The concept is somewhat similar to using radar speed guns to determine if someone is driving too fast. Dilara said it was a way for authorities to identify car models that have suspiciously high emissions.
In the past two years it has emerged that the use of so-called defeat devices, which make a car appear cleaner during the official test than it actually was, was widespread in Europe.
The currently most often used method to spot dirty cars on-road is the portable emissions measurement equipment, or Pems, which is mounted on a single car to measure actual emissions.
Until the beginning of this month, all official tests were done only in a laboratory, but now cars coming on the road have to pass a Real Driving Emissions (RDE) test.
"We have to move on from the very dumb form of testing that we have at the moment, where we put a specially prepared vehicle into a laboratory," said clean transport campaigner Greg Archer, from the environmentalist organisation Transport & Environment.
"We run it for half an hour, we measure with enormous accuracy and massive reproducibility what the emissions are, and it bears no resemblance at all to how that car performs on the road.
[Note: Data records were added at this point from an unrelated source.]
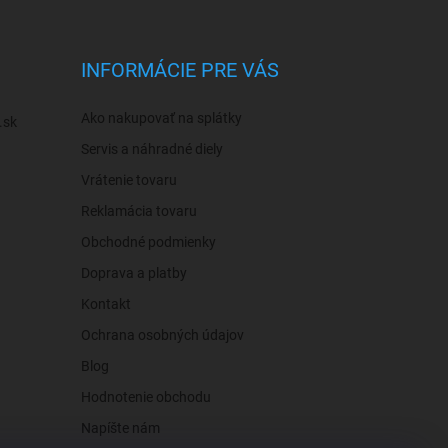
INFORMÁCIE PRE VÁS
Ako nakupovať na splátky
.sk
Servis a náhradné diely
Vrátenie tovaru
Reklamácia tovaru
Obchodné podmienky
Doprava a platby
Kontakt
Ochrana osobných údajov
Blog
Hodnotenie obchodu
Napíšte nám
That's at the heart of our current scandal," he said.
Archer said the RDE test was "a massive step forward", and that remote sensing "is a really strong and complementary tool", that could be used in combination with Pems.
Deterrent
"It is clear that in most cases [of remote sensing] we need to do further testing to know what exactly went wrong for this vehicle," said Dilara.
"We think that together with our RDE legislation, if we apply things like remote sensing, it will be an appropriate deterrent to prevent both tampering and defeat devices," she added.
While defeat devices are typically put in cars by carmakers, for instance to cut costs, tampering with emissions filter technology is sometimes done by individual car owners, to boost performance or to save on fuel.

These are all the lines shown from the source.